Remo glowered and said into the phone, "Just tell me what I absolutely have to know, Smitty."

"Their headquarters is called Nirvana West, which is a commune of sorts near the town of Ukiah, north of San Francisco. It was jointly founded by Brother Karl Sagacious and Theodore Soars-With-Eagles."

"Soars-With-Eagles?"

"He claims to be a Chinchilla Indian."

"Chinchilla?"

"According to the newspapers, that is his tribe's name. Although I must admit, his features do not appear very Indian."

"Wait a minute. Are we talking American Indian or East Indian?"

"American. "

"I played cowboys and Indians all over Newark as a kid, Smitty, and I never heard of any Chinchilla tribe. And whoever heard of an Indian brave named Theodore?"

"It's possible Theodore Soars-With-Eagles is a white man with some Chinchilla blood in him," said Smith.

"It's possible he's full of wampum too."

"There has been bad blood between the Sagacious faction and the Eagles faction of PAPA," Smith went on. "Eagles has ample motivation to have done away with Sagacious. Look into that angle, Remo. It may all be a tawdry power struggle in a fringe group. You will go in as investigators from the Food and Drug Administration, and mingle with the federal scientists who are already on site."

"Anything else?"

"Yes. Keep your expenditures to a minimum." And Harold Smith hung up.

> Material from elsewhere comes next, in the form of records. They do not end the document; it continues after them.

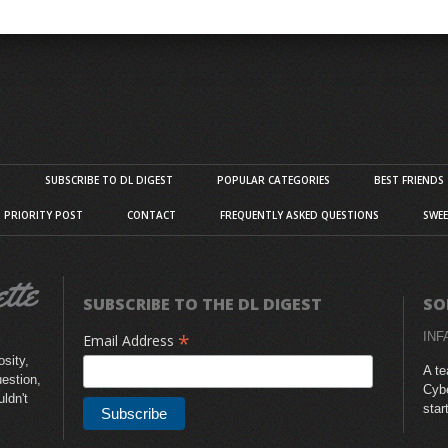
S
SUBSCRIBE TO DL DIGEST
POPULAR CATEGORIES
BEST FRIENDS
D PRIORITY POST
CONTACT
FREQUENTLY ASKED QUESTIONS
SWEE
SUBSCRIBE TO THE DL DIGEST
SO
*
INF
Email Address
sity,
A te
uestion,
Cybe
uldn't
star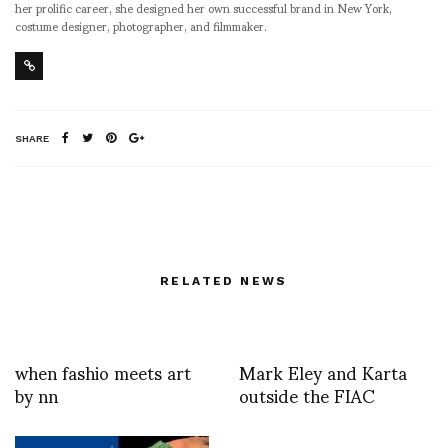
her prolific career, she designed her own successful brand in New York,
costume designer, photographer, and filmmaker.
SHARE
RELATED NEWS
when fashio meets art
Mark Eley and Karta
by nn
outside the FIAC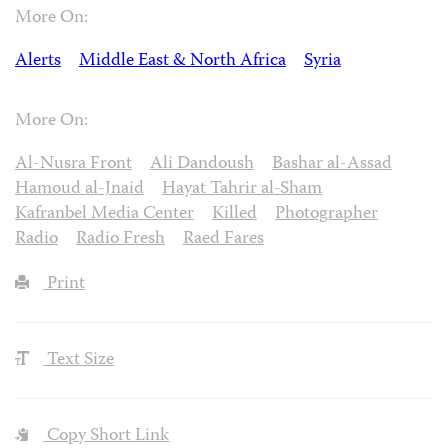
More On:
Alerts
Middle East & North Africa
Syria
More On:
Al-Nusra Front
Ali Dandoush
Bashar al-Assad
Hamoud al-Jnaid
Hayat Tahrir al-Sham
Kafranbel Media Center
Killed
Photographer
Radio
Radio Fresh
Raed Fares
Print
Text Size
Copy Short Link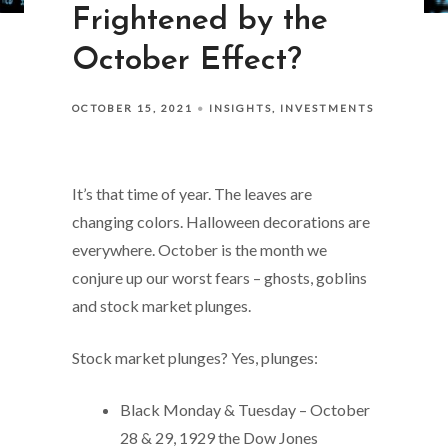
Frightened by the
October Effect?
OCTOBER 15, 2021
INSIGHTS
INVESTMENTS
It’s that time of year. The leaves are
changing colors. Halloween decorations are
everywhere. October is the month we
conjure up our worst fears – ghosts, goblins
and stock market plunges.
Stock market plunges? Yes, plunges:
Black Monday & Tuesday – October
28 & 29, 1929 the Dow Jones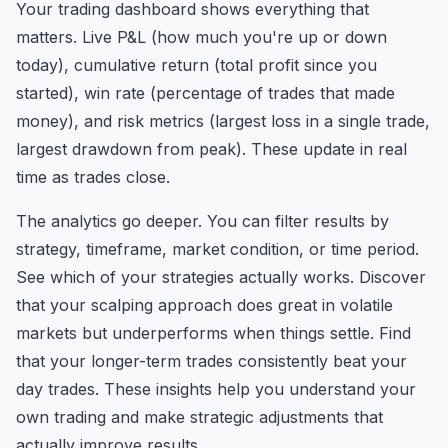
Your trading dashboard shows everything that
matters. Live P&L (how much you're up or down
today), cumulative return (total profit since you
started), win rate (percentage of trades that made
money), and risk metrics (largest loss in a single trade,
largest drawdown from peak). These update in real
time as trades close.
The analytics go deeper. You can filter results by
strategy, timeframe, market condition, or time period.
See which of your strategies actually works. Discover
that your scalping approach does great in volatile
markets but underperforms when things settle. Find
that your longer-term trades consistently beat your
day trades. These insights help you understand your
own trading and make strategic adjustments that
actually improve results.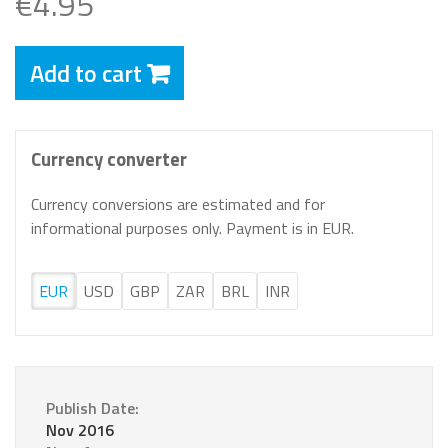
€4.95
Add to cart
Currency converter
Currency conversions are estimated and for
informational purposes only. Payment is in EUR.
EUR
USD
GBP
ZAR
BRL
INR
Publish Date:
Nov 2016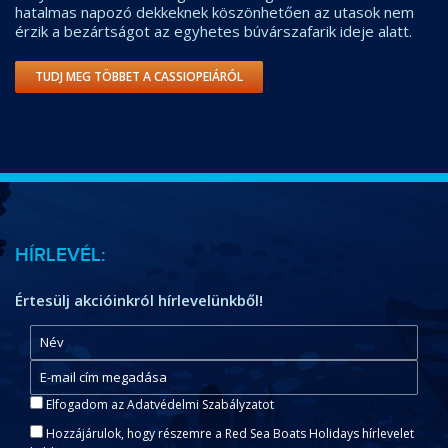
hatalmas napozó dekkeknek köszönhetően az utasok nem
érzik a bezártságot az egyhetes búvárszafarik ideje alatt.
TUDJ MEG TÖBBET A CASSIOPEIÁRÓL
HÍRLEVÉL:
Értesülj akcióinkról hírlevelünkből!
Elfogadom az Adatvédelmi Szabályzatot
Hozzájárulok, hogy részemre a Red Sea Boats Holidays hírlevelet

Remo hung up too and turned in time to see the Master of Sinanju running a blob of Silly Putty through his juice machine.

"Since when are you all hot to watch a bunch of lunatics in their natural element?" he asked Chiun.

"Since I have gotten tired of watching the old lunatics," replied the Master of Sinanju, lifting the lid and looking in to see the interesting concoction he had just created.

Chapter 4

It had all started on the opening day of school.

Five-year-old Kevin O'Rourke had been looking forward to school for a long time-almost three weeks, since his mother had first sat him down to explain kindergarten to him.

Kevin O'Rourke was an exceptional child. All mothers think their offspring are exceptional. Mrs. Bernadette O'Rourke was no different. She thought young Kevin quite a lad. And he was the spitting image of his dear father, like herself a native-born Irishman, but who fought for his adopted country, the U.S.A., in the Gulf War and died in a Scud missile attack, God rest his soul.

Young Kevin looked exactly like Patrick-the young Patrick whom Bernadette could still conjure up in her mind's eye whenever she thought back to the tiny Irish village of Dingle where they had grown up together. Kevin had the same open face; what one day would be the same fierce Catholic faith, the same stubbornness, but also the same willingness to trust others.

He made her feel proud even through her sharp loss.

And so on the day she drove him to the Walter F. Mondale Grammar School in Minneapolis, Minnesota, Mrs. Bernadette O'Rourke rode on a cushion of air. Oh, she was not without motherly pangs. For one thing, there had been no one with whom to talk over her decision to send Kevin to a public school instead of Catholic school. It had been an economic decision, really. The truth was she was already working two jobs and didn't have even the modest tuition the parochial schools charged. There were scholarships, certainly. Unfortunately, they didn't have any for Americans like Kevin O'Rourke. He was the wrong color for scholarships.